The problem of toxic livestock practices endangering Hoosier health is not local, however. Diseases spread. The World Watch Institute noted in November 2007: "In Laos, according to the Barcelona-based agriculture organization GRAIN, 42 of the 45 outbreaks of avian flu in spring 2004 occurred on factory farms and 38 of them were in the capital, Vientiane. The few small farms where outbreaks occurred were located close to commercial operations. In Nigeria, the first cases of avian flu were found in one of the nation's industrial broiler operations.
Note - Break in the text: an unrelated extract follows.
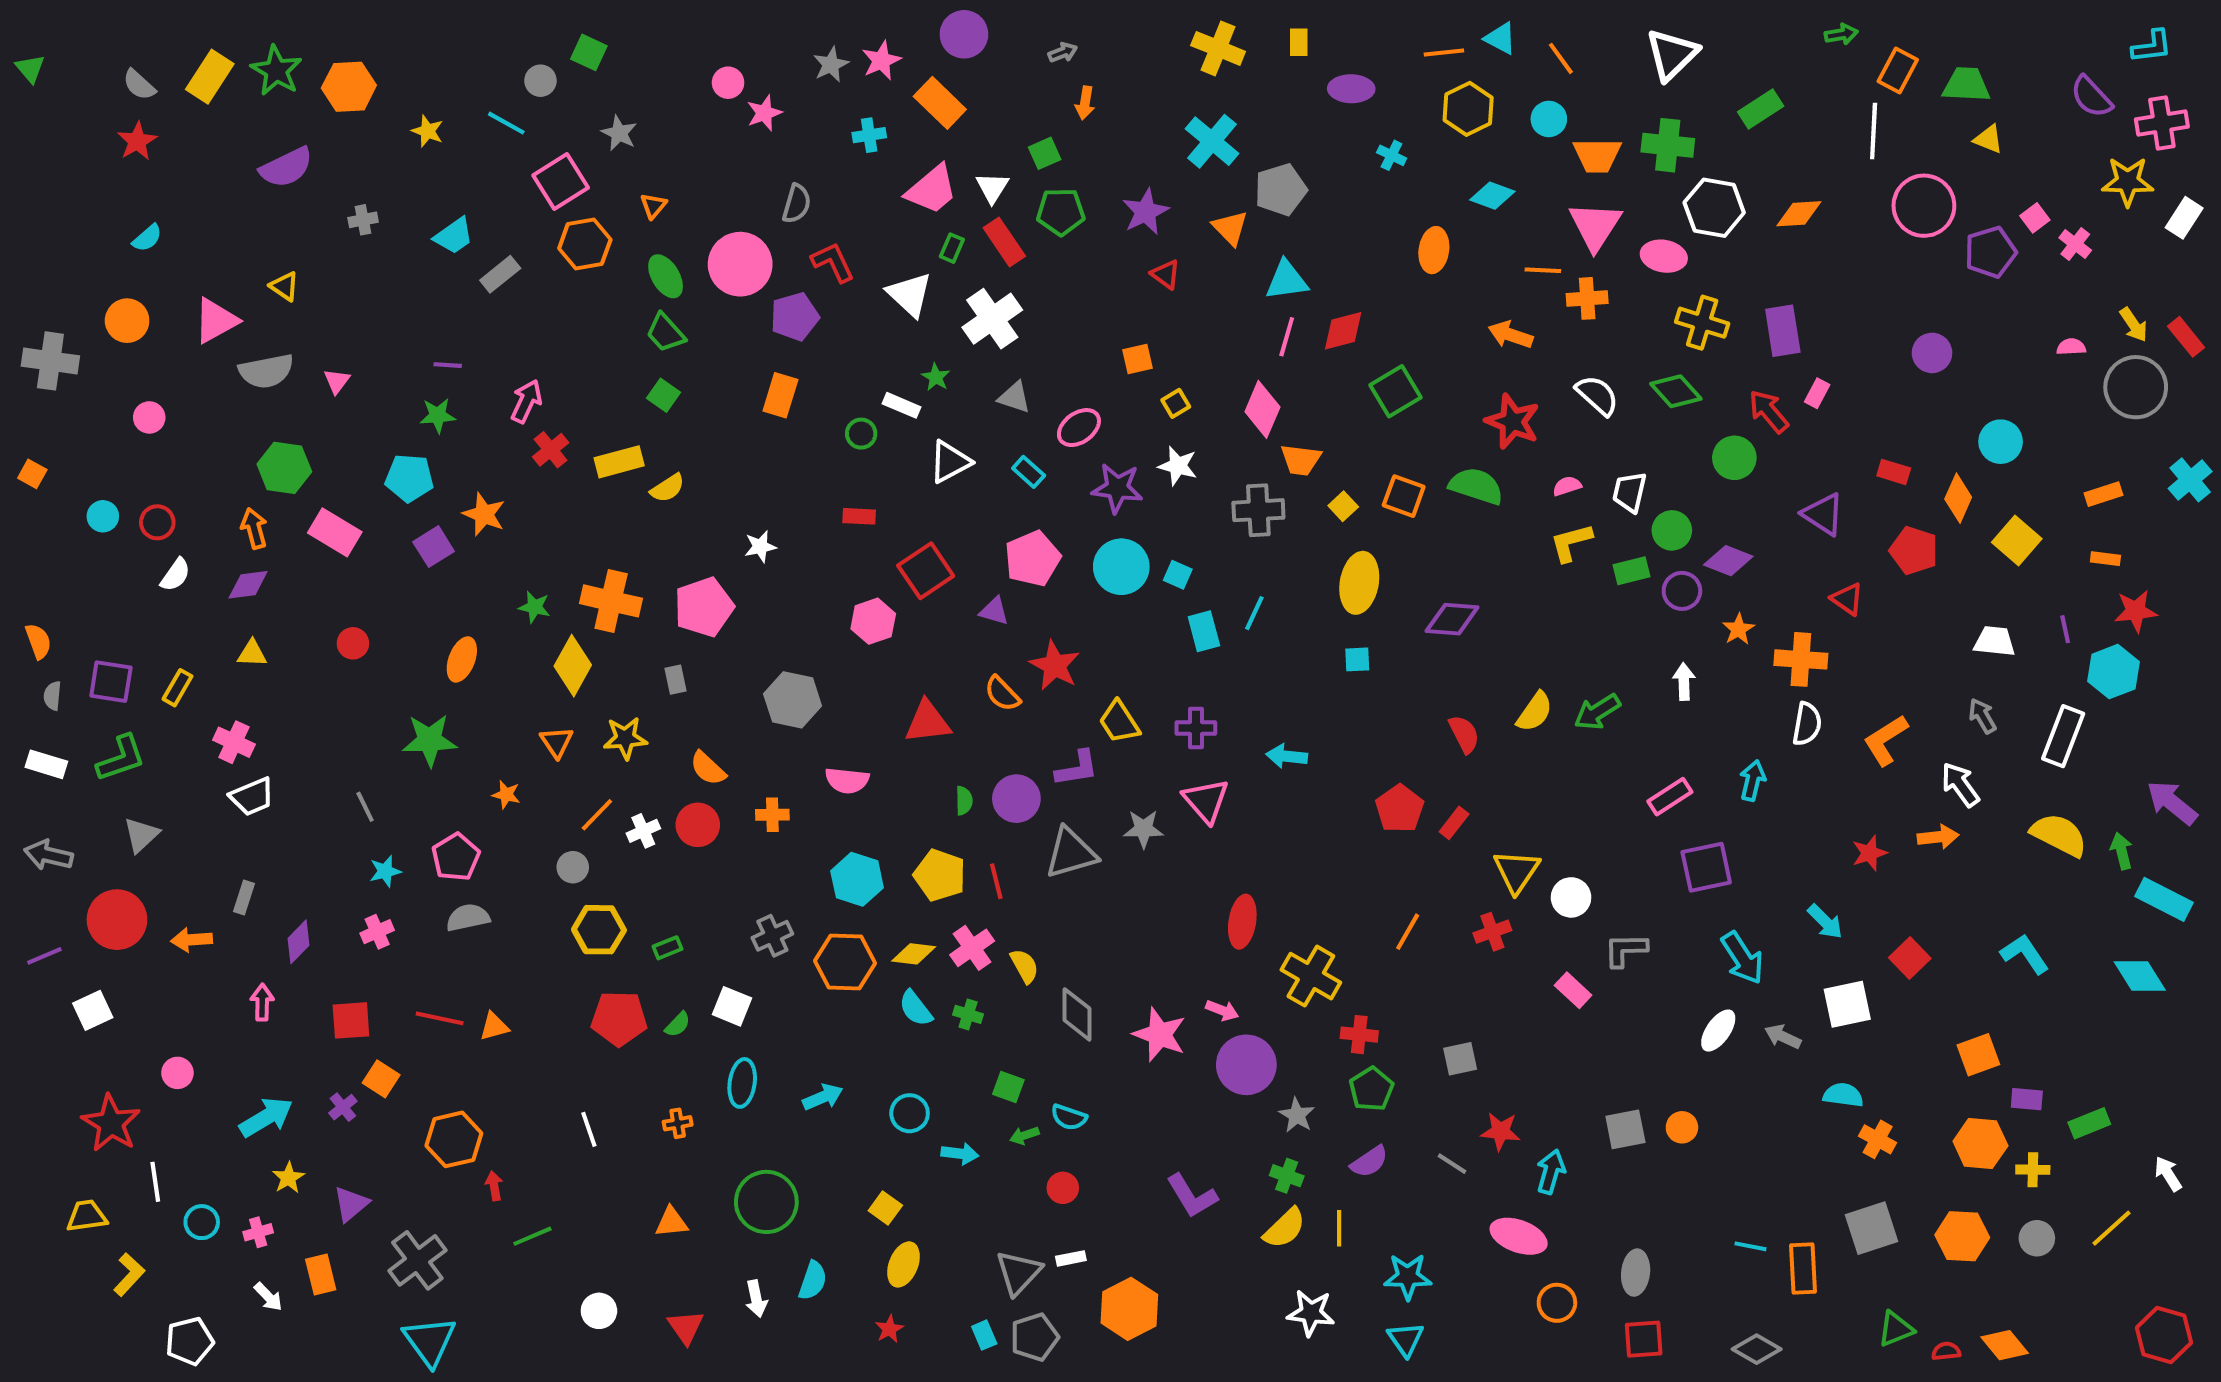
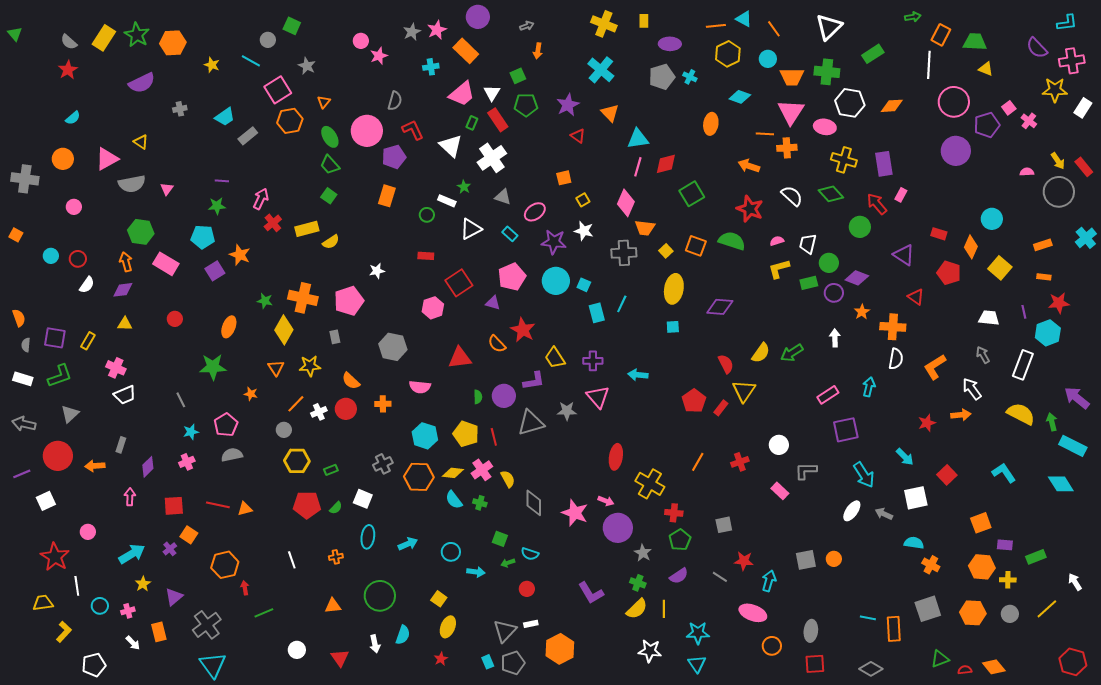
gray pentagon: (1281, 190) -> (662, 77), moved
purple circle: (1932, 353) -> (956, 151), moved, size x1.5
yellow triangle: (1517, 871) -> (744, 391), moved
The virus spread from that 46,000-bird farm to 30 other factory farms in the country and then quickly to neighboring farms, forcing farmers to kill their chickens."

La Gloria in Veracruz Mexico, where the first patient of the swine flu emerged, a young boy, is home to a Smithfield Foods mega-pig operation, Granjas Carroll. More than 950,000 hogs are slaughtered per year, in confinement facilities located near confined chicken operations as well. Smithfield had been fined many millions of dollars for its toxic waste in Virginia and violation of the Clean Water Act. But when NAFTA began in 1994, it opened the doors to unregulated toxic waste possibilities in Mexico. Smithfield scuttled through, opening its "Carroll ranches" in Veracruz.
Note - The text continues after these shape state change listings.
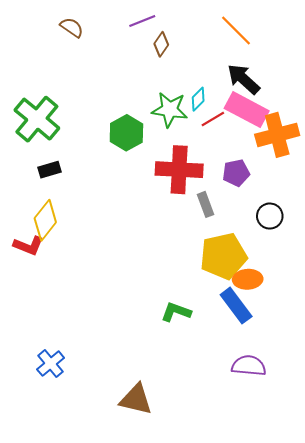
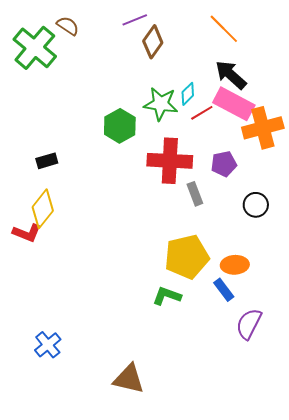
brown diamond: (161, 44) -> (153, 42), size x1.4
green cross: (37, 119) -> (35, 48), moved
yellow pentagon: (223, 256) -> (187, 257), moved
blue rectangle: (236, 306) -> (224, 290), size x0.7
purple semicircle: (249, 366) -> (249, 324), moved, turned -68

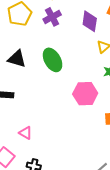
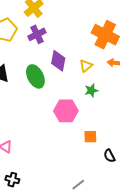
purple diamond: (90, 21) -> (58, 61), moved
Complaints about breathing problems in the local population emerged this past winter in the local newspapers, which blamed Smithfield Foods, and two children died in February from "acute respiratory illness." Smithfield claims none of its workers or the pigs it chose to sample had the flu, but its toxification of the landscape there, as well as CAFO operations in the U.S., has created ideal conditions for this or the next blight to emerge. The Wall Street catastrophe due to deregulation and greed for excessive profit is only one of the emerging deregulation catastrophes.

"NAFTA Flu," as geographer Robert Wallace calls it, is perhaps a better name for the H1N1 virus, because it reveals the ugly secret: that greed to maximize profit through unregulated toxic agribusiness practices poses the gravest threat to American health.One article detailing the dangers can be found on the National Institute of Health Web site: "The Potential Role of Concentrated Animal Feeding Operations in Infectious Disease Epidemics and Antibiotic Resistance" (Mary J Gilchrist et al., 2007, www.pubmedcentral. nih.gov/articlerender.fcgi? artid=1817683).
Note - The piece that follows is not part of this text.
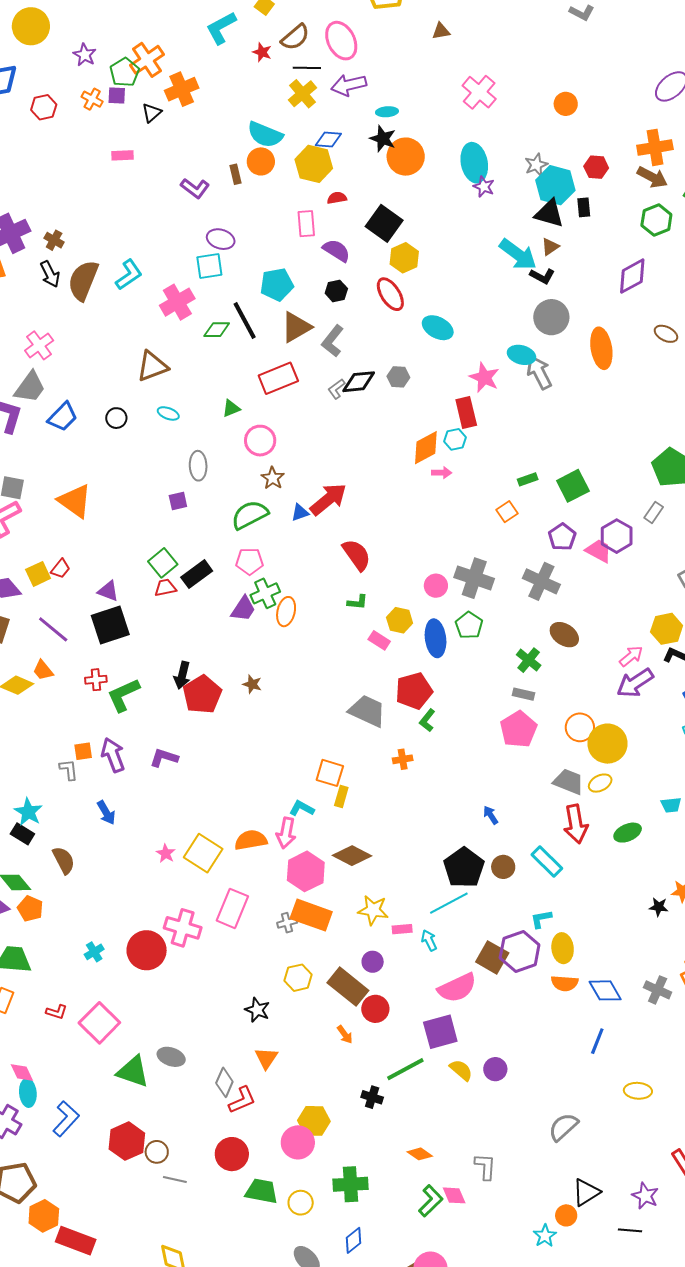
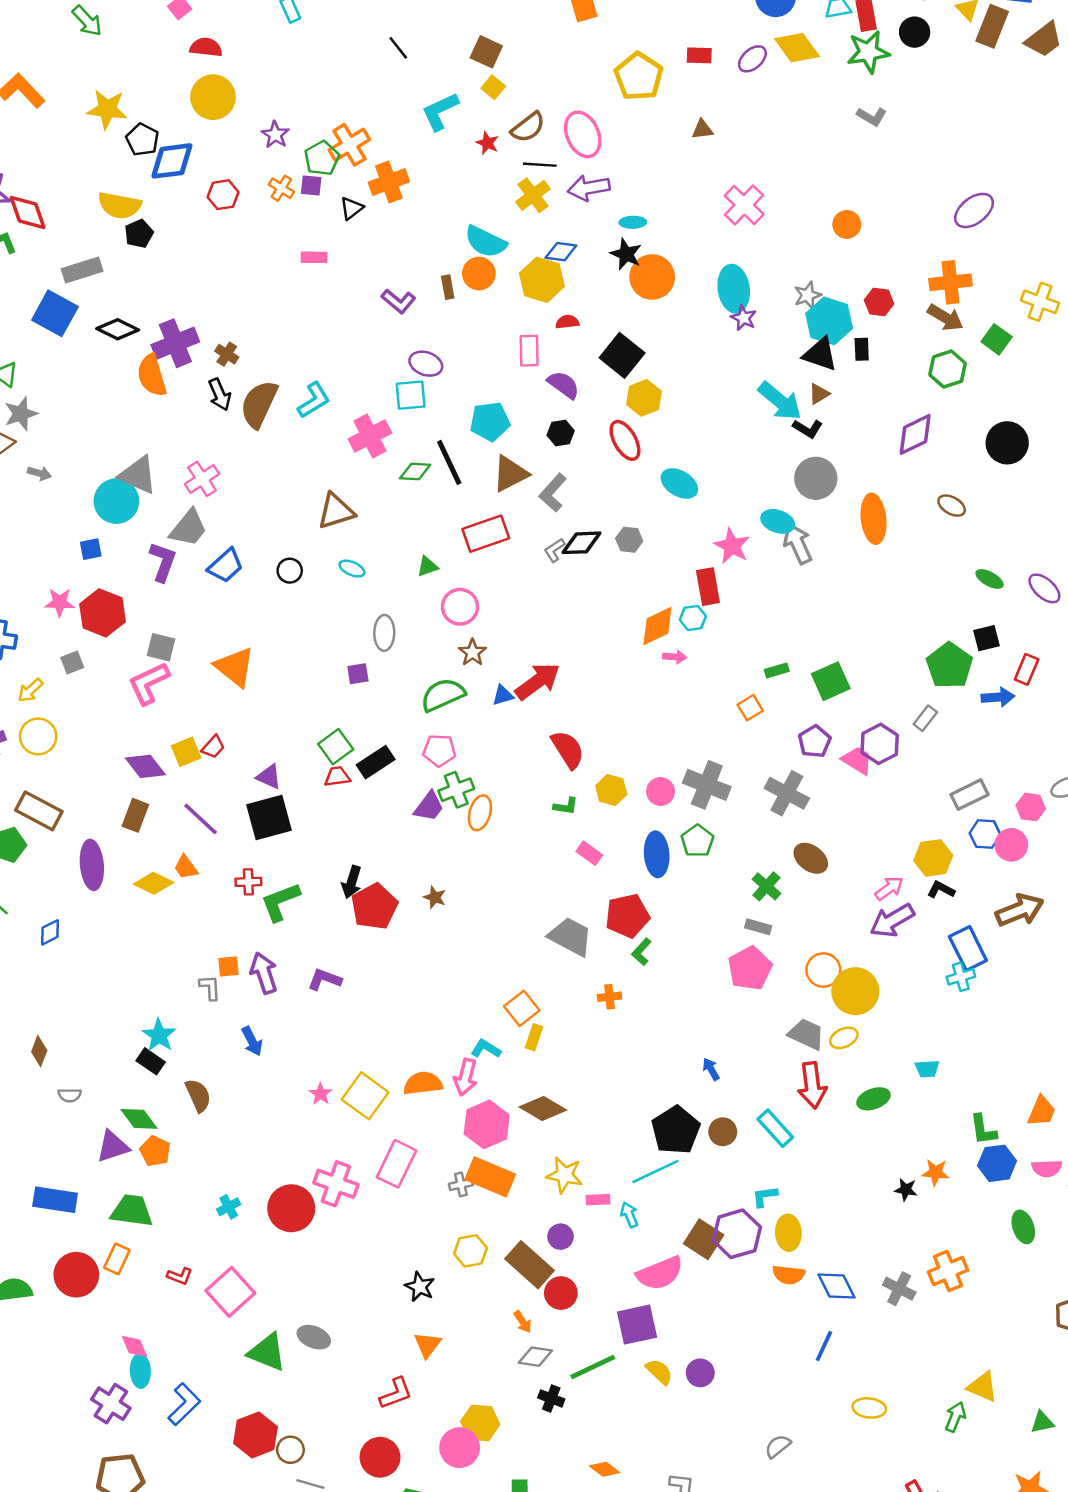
yellow hexagon: (400, 620) -> (611, 790), moved
orange square: (330, 773) -> (522, 1008), turned 32
gray diamond: (224, 1082) -> (535, 1357), moved, turned 72
gray semicircle: (563, 1127) -> (778, 1446), size x0.7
The meat complex is a far more serious threat to homeland security than any terrorist could be. Agribusiness has repeatedly sought the most advanced human antibiotics, while using lackeys to claim that this poses no human health risk. Should NAFTA flu strike hard this winter, remember that Dr. Judy Monroe and Dr. Bret D. Marsh have provided you disinformation that will assure that big industry gets its excess profits at the expense of your health.

Eugene Halton is professor of sociology at the University of Notre Dame. He lives in South Bend.